## Problem requirements
Look through the data below and extract, unchanged, the lines from the one that contains "Attendre les informations de la pré" to the one that contains "Renouveler le DCEM à la fin de la v", both included.

## Supplied information
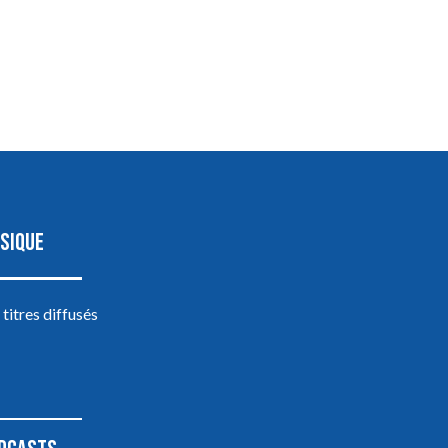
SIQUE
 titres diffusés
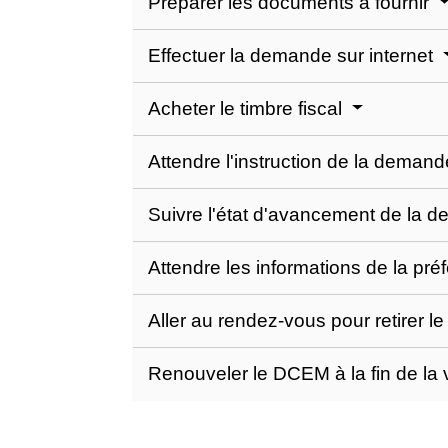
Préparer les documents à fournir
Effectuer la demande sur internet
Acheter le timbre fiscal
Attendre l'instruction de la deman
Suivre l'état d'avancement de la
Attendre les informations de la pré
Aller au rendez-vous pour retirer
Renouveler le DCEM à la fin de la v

* * *

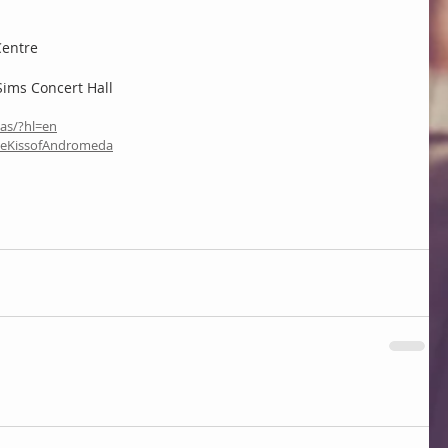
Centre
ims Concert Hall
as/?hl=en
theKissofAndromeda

## Exercise output
Attendre les informations de la pré
Aller au rendez-vous pour retirer
Renouveler le DCEM à la fin de la v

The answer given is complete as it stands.